And the results the simulator throws up tend to be bananas, to say the least. I could be running wild with a 32-match winning streak in all competitions, but the game will lovingly hand me a defeat every now and then. Even on days the match simulator decides in my favour, there's a big chance of the win being coupled with a red card or a long-term injury to one of my players.

It gets worse. You have no control over transfer policy or who the manager buys and sells in FIFA's Be a Pro, which is how it should be. But even the biggest names in the sport willingly give up their best performing players after a season full of titles, which makes no sense. For every year I've spent in-game, I've seen a team-mate with leading assists or goals sold without any consideration of the club's financial backing. Odd behaviour like this turns the football simulator into a bad reality TV show.

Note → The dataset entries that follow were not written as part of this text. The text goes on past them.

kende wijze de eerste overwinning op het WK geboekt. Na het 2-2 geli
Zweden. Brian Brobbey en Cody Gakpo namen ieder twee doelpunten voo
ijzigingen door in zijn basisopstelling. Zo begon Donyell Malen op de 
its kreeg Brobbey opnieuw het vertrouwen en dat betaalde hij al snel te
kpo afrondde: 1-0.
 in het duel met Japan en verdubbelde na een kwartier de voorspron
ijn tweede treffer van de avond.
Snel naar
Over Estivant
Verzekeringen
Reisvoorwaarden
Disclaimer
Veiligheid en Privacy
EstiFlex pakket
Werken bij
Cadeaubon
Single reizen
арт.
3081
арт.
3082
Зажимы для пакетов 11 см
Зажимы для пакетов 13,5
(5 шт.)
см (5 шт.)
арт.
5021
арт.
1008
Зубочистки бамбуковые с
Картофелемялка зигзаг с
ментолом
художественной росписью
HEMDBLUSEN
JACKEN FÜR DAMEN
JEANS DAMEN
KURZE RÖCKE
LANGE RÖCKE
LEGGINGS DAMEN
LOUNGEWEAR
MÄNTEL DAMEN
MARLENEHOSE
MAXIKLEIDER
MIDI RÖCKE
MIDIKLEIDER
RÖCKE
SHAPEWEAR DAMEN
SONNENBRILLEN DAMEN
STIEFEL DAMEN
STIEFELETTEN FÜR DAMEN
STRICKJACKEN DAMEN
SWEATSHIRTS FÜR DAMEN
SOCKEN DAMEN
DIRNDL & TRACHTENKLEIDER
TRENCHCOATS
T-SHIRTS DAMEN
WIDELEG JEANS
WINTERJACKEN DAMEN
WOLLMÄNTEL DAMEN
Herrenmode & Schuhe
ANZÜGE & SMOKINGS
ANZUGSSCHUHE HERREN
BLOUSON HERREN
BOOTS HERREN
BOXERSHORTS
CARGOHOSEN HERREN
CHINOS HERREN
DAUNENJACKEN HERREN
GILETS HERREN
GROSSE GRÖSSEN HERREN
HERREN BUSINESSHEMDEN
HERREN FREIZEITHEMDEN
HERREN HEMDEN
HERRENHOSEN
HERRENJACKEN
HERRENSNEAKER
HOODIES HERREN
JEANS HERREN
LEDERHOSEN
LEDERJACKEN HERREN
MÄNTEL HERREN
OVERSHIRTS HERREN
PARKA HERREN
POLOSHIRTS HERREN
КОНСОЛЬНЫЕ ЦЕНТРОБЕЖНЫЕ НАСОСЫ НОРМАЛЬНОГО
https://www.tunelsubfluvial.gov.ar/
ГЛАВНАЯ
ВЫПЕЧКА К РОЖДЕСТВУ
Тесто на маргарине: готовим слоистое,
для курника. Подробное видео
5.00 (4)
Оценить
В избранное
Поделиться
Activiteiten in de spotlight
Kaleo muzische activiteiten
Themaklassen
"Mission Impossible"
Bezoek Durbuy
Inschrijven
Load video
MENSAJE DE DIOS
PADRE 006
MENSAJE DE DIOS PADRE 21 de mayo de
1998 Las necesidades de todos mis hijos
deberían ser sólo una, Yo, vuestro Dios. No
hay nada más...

The heart doesn't understand
Critics will say that I should move to Pro Evolution Soccer or ditch football video games for good. As a long-time FIFA gamer, I'm not ready to take that step yet, though I'm keeping a close eye on Konami's game.

All of EA's Ultimate Team services - FIFA, NHL and Madden - brought in $380 million in 2014. That is why all of EA Sports' marketing is centred on Ultimate Team day in day out, and even Konami is shifting away from all AAA titles except PES. That means more annual releases focused on online features, and more bugs, quirks, and annoying 'features' that line the money pit that is FIFA.

The alternative is to stop playing football games, something I'd rather not contemplate.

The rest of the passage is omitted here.